September 13, 2008 · Leave a Comment

Oh my. PMS Buddy:

Welcome to PMSBuddy.com!

PMSBuddy.com is a free service created with a single goal in mind: to keep you aware of when your wife, girlfriend, mother, sister, daughter, or any other women in your life are closing in on “that time of the month” – when things can get intense for what may seem to be no reason at all.

For women, this is a great way to give people in your life a heads-up of when you might be feeling a bit irritable without having an awkward conversation.

What’s more, we will not only keep you informed, but will give you some free advice on what to do about it. With PMSBuddy.com, there is no reason to ever be blindsided by PMS again. PMSBuddy.com – Saving relationships, one month at a time!

Let’s dissect this one section at a time, much as we should dissect the creators of PMS Buddy. Firstly “that time of the month” – when things can get intense for what may seem to be no reason at all.” No reason at all. Except, presumably, for the misogynist chavinist attitudes that cause you to seek out this handy tool in the first place. This concept is part of the ‘oh noes! Menstruation!’ bullshit that patriarchy (voiced by men and women) pushes constantly. As I’ve blogged about before, menstruation and PMS is used to disempower women’s emotions by misogynists of every gender. Male misogynists use it to explain any behaviour other than open-mouthed sexual persmissiveness and an adoption of the ‘pregnant, silent and in the kitchen’ mother role, and female misogynists use it as an excuse to be spiteful and unpleasant as the social construct of their gender role disenables them from showing any strong emotion. Perhaps if the femlae misogynists who used this as an excuse and the male misogynists who used it to belittle women’s emotions (“she wouldn’t suck you off and then screamed at you for kickin’ her down the stairs? Must be fucking PMS mate”) dropped the PMS myth then the delighftul scumbags who dreamt up PMS Buddy would have to return to their Kleenex-strewn desks and continue jacking off to bukkake.

“For women, this is a great way to give people in your life a heads-up of when you might be feeling a bit irritable without having an awkward conversation.”

Imagine the email “hey everyone! I might be a bit irritable for the next week or so. Not because my normally repressed emotions need to get out somehow before they psychologically destroy me but because my uterus will be shedding lumps of lining and blood into my knickers. I’m so glad PMS Buddy lets me communicate this so we can avoid an awkward conversation! Bye!”

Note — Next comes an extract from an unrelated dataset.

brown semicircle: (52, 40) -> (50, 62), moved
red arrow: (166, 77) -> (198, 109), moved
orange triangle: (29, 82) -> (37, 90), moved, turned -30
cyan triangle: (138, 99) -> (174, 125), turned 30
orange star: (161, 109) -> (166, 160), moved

Ah, the shame of having a vagina. How embarrassing it is to have a monthly cycle. How awkward the conversation when you explain to someone that the reason you aren’t behaving quite like the ’seen and not heard’ image of feminine perfection is your PMS. How wonderful of PMS Buddy to bestow their benevolence upon us! Way to further the ‘vagina=shameful” myth PMS Buddy!

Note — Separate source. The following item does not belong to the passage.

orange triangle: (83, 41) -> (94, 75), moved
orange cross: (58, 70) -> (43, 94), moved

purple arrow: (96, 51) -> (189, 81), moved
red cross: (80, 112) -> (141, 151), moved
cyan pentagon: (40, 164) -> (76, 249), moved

“What’s more, we will not only keep you informed, but will give you some free advice on what to do about it. With PMSBuddy.com, there is no reason to ever be blindsided by PMS again. PMSBuddy.com – Saving relationships, one month at a time!”

Free advice? Let’s have a look. On the ‘PMS Tips’ page, PMS Buddy helpfully points confused males towards consumerism to bridge the gap between the strange, emotional creature called a woman that their testicles refuse to let them live without. So here’s the sites the recommend:

1. Flowers, because:

“When all else fails, flowers will always do the trick. They are kryptonite to PMS.”

An interesting metaphor to use, as it posits PMS as some kind of Superhero.

2.Match.com:

“If it’s really that bad, maybe something’s amiss. As they say, it never hurts to look.”

Woman getting you down? Too damn lazy to work on the relationship and treat her like a huiman being? Bought her flowers and didn’t get laid? Then discard her like a used wank sock and get another one!

3. Wine:

Do something special for her and show her you care. A bottle of her favorite wine should help calm things down.

Translation: get her hammered and then she’s more pliable to trying anal without lube.

4. And the piece de resistance, Playboy lingerie

During PMS women can feel bloated and unattractive. Show her how you really feel with some sexy lingerie.

‘How you really feel’ – aka you can’t wait for the icky bleeding to stop so you can start fucking her again.

Once you attempted to solve a problem by throwing money at it (it’s the Western Consumerist Way!) PMS Buddy also has stories from other ‘victims’, so you know that you’re not alone.

If your relationship involves fights, violence and ‘crazy’ behaviour at That Time Of The Month and it requires speinding money to solve, then the problem isn’t PMS, it’s your relationship. Either you’re a dickhead, she’s a misogynist or you’re both idiots. Don’t blame it on PMS, it’s you.